Parser data #232

jaytaph · 2023-11-05T11:13:24Z

No description provided.

This parserdata structure is a gateway between the tokenizer and the parser. In a certain case (just one), the tokenizer needs to know the state of the parser to generate a correct token. The current setup has the tokenizer and parser in such a way, that we cannot easily reference eachother without borrow/check issues. THerefor we add this "hack", which finds out the data beforehand, and calls the tokenizer with this data. This means the call is done for each tokenizer call, instead of only when needed, but it saves a big refactor of the tokenizer/parser. In the future, we probably should separate the tokenizer, parser, and tree builder/sink structure so this is not an issue anymore.

src/html5/parser.rs

src/testing/tree_construction/parser.rs

src/html5/parser/helper.rs

src/testing/tree_construction/generator.rs

CharlesChen0823 · 2023-11-05T13:23:08Z

IMO, after modify according my review comments, except scripted test cases, all have done. @jaytaph

jaytaph · 2023-11-05T17:07:50Z

@CharlesChen0823 I'll add your suggestions to this pr.
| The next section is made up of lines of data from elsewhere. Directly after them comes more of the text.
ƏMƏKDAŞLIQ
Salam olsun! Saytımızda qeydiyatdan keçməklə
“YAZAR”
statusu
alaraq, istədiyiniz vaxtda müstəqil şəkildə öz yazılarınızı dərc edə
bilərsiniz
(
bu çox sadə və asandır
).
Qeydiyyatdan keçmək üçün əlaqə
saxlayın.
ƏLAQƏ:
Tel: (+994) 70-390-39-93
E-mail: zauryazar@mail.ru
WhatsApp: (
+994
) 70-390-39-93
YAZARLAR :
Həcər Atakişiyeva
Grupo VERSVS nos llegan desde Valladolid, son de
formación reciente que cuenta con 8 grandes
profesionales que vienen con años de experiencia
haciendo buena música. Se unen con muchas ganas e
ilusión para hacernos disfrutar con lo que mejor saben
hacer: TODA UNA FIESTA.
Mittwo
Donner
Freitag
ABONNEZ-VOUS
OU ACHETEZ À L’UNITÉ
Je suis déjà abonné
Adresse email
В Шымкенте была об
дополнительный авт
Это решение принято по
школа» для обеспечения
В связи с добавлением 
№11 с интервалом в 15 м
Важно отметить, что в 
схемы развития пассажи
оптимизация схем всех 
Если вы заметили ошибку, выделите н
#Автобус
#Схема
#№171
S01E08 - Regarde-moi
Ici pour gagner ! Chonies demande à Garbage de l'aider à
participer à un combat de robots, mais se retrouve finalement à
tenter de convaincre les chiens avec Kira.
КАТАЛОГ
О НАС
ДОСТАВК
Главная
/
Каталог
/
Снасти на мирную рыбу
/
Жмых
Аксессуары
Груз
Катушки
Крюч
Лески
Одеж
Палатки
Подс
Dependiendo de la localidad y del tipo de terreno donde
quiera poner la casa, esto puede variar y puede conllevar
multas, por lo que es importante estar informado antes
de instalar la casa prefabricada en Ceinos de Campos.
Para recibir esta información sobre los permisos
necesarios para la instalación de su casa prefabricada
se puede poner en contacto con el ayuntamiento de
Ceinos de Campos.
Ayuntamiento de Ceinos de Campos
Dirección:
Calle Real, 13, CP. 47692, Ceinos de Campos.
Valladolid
jaytaph · 2023-11-05T19:25:17Z

@CharlesChen0823 All your suggestions have been added and we have now a 99.89% pass rate. There are 4 tests that cannot pass because they require scripting to be implemented which we do not have yet.

Many thanks for the help on the parser and test fixes. Hope to have your input on other parts of the gosub browser.

benches/tree_construction.rs

src/html5/tokenizer.rs

src/html5/tokenizer/character_reference.rs

src/testing/tree_construction/parser.rs

tests/tree_construction.rs

jaytaph · 2023-11-07T20:06:31Z

src/bytes.rs

@@ -114,15 +114,6 @@ pub struct CharIterator {
    pub has_read_eof: bool, // True when we just read an EOF
 }

-pub enum SeekMode {


I've removed the possibility to seek a stream. For now, that is ok enough, and it saves a lot of time processing newlines and column end calculations.

jaytaph · 2023-11-07T20:07:38Z

src/bytes.rs

@@ -361,15 +306,26 @@ impl CharIterator {
        // If we still can move forward in the stream, move forwards
        if self.position.offset < self.length {
            let c = self.buffer[self.position.offset];
-            self.seek(SeekMode::SeekCur, 1);
+            if c == Ch('\n') {


even though we cannot "seek" in a stream, we can unwind a single character. This would be easy, but at a start of the line, we must know the column ending. We store this in line_offsets so we don't need to calculate it.

jaytaph · 2023-11-07T20:09:28Z

src/html5/parser.rs

@@ -444,6 +444,11 @@ impl<'chars> Html5Parser<'chars> {
        let mut handle_as_script_endtag = false;

        match &self.current_token.clone() {
+            Token::Text(value) if self.current_token.is_mixed() => {


This is now a common codeblock when dealing with text.

At these points, special cases are needed for whitespace tokens, null tokens, or both. This section will check if there are mixed characters in the current token, if so, it will split these and insert them in the token queue. From that point on, the parser continues, and on the next loop, we are back to this point again. However, now the is_mixed() will return false (since the tokens have been separated), and we continue with the following match arms.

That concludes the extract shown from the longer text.